◆ What you are asked to do
Read the lines below. Copy out any that hold the string "Aparecida".

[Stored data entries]
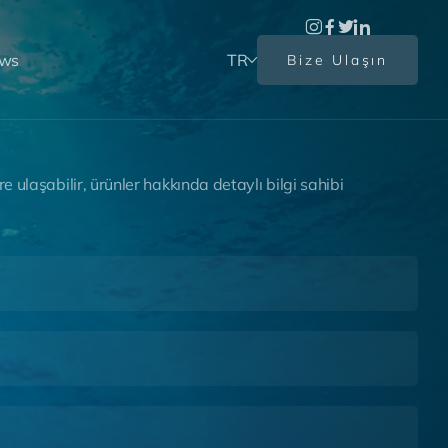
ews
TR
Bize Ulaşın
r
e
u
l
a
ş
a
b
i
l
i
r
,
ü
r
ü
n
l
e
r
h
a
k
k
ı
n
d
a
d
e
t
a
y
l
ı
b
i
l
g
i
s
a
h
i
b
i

--

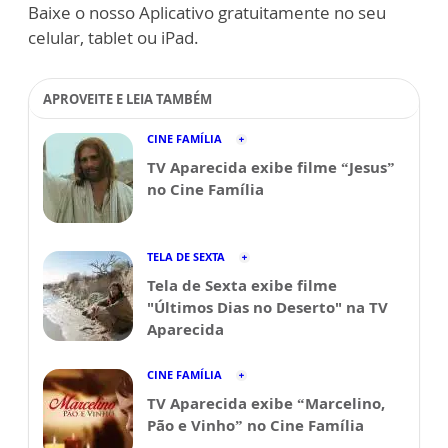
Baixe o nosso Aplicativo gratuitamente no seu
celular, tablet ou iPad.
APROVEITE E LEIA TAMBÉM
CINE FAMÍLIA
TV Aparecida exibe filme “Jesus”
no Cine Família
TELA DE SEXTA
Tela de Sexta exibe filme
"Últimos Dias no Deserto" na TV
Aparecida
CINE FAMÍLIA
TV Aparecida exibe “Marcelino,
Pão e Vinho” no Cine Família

...

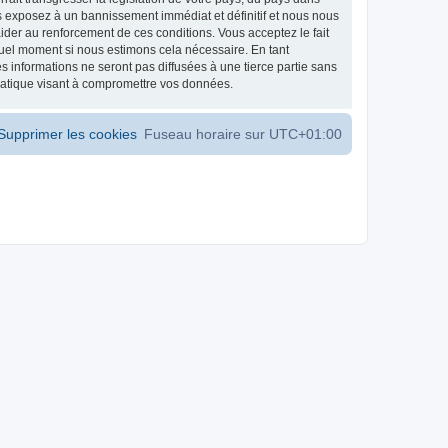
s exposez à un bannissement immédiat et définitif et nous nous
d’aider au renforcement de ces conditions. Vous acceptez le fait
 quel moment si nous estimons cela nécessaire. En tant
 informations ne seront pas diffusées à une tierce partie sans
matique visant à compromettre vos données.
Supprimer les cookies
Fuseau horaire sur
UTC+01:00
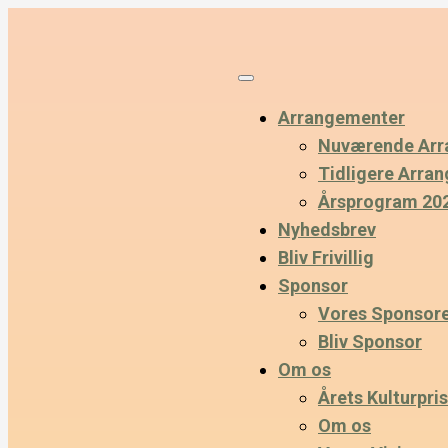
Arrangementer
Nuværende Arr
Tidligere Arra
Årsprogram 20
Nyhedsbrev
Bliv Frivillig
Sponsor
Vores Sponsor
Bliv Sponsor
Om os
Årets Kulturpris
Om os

◆ Exercise answer
TV Aparecida exibe filme “Jesus”
Aparecida
TV Aparecida exibe “Marcelino,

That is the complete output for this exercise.